Yo nací libre, y para poder vivir libre escogí la soledad de los campos. Los árboles destas montañas son mi compañía, las claras aguas destos arroyos mis espejos; con los árboles y con las aguas comunico mis pensamientos y hermosura. Fuego soy apartado y espada puesta lejos. A los que he enamorado con la vista he desengañado con las palabras. Y si los deseos se sustentan con esperanzas, no habiendo yo dado alguna a Grisóstomo ni a otro alguno, el fin de ninguno dellos bien se puede decir que antes le mató su porfía que mi crueldad. Y si se me hace cargo que eran honestos sus pensamientos, y que por esto estaba obligada a corresponder a ellos, digo que, cuando en ese mismo lugar donde ahora se cava su sepultura me descubrió la bondad de su intención, le dije yo que la mía era vivir en perpetua soledad, y de que sola la tierra gozase el fruto de mi recogimiento y los despojos de mi hermosura; y si él, con todo este desengaño, quiso porfiar contra la esperanza y navegar contra el viento, ¿qué mucho que se anegase en la mitad del golfo de su desatino?

Marcela es (o intenta ser) un fuego que no quema y una espada que no hiere. Por eso se aparta. Nada nos hace suponer, sin embargo, que Marcela estuviera negada a la amistad de Grisóstomo o tuviera una mala opinión de él. Su rechazo no tenía que ver con él. Grisóstomo, no obstante, persistió en su empeño y podemos adivinar en su insistencia la marca de su propio narcisismo (reflejado en sus amigos): siendo él un hombre educado, rico y honrado ¿por qué habría de resistírsele cualquiera? A diferencia de ella, la estima que él se tiene trata de imponerse a la voluntad de la muchacha y el fracaso lo hiere de tal manera que sólo la muerte alivió su pena.

Aunque puedan parecer lo mismo, la propia estima se distingue del narcisismo (al menos a este nivel) en que no corresponde con la valoración de uno mismo en comparación con los demás; no es “yo soy lo único importante en el mundo”. Se acerca más a decir “para mí, yo soy lo más importante”; disposición que no deja de lado la posibilidad de acercarse a otros e integrarlos como parte del propio sistema de significados que se reconocen como propios y hacen la vida más amable.

De esta manera, el mismo sistema que da por hecho que un hombre como Grisóstomo tenía derecho a esperar que la voluntad de Marcela le obedeciera lleva, entre otros rasgos, los del narcisismo.

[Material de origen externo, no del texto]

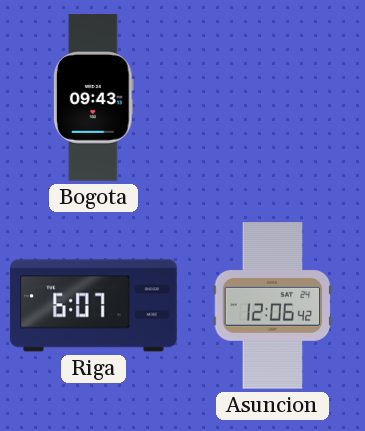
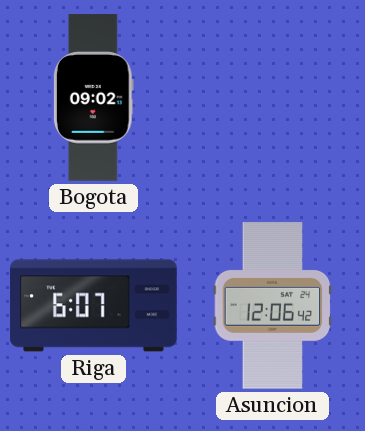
Bogota: 09:43 -> 09:02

De ser así, a la injusticia y la violencia que un sistema como tal porta (y que muchos han señalado en múltiples ocasiones), hemos de sumar el aislamiento; flagelo que abarca a todos los espectros y del que me gustaría hablar con más detalle en otra ocasión.

2 comentarios en “Friendzone y Narcisismo (con un ejemplo cervantino)”

  1. Yo estuve mucho tiempo tras una amiga, mis intenciones eran claras, le regalaba cosas y la llevaba a pasear, me pedía tiempo, y después me dijo que no. Me entristeció, pero lo superé. Unos meses después se puso con un amigo que teníamos en común y eso si me hizo estallar como bomba, pero es punto y aparte. El problema de la gente es que se entrega totalmente, como si su vida dependiera de la relación con esa persona.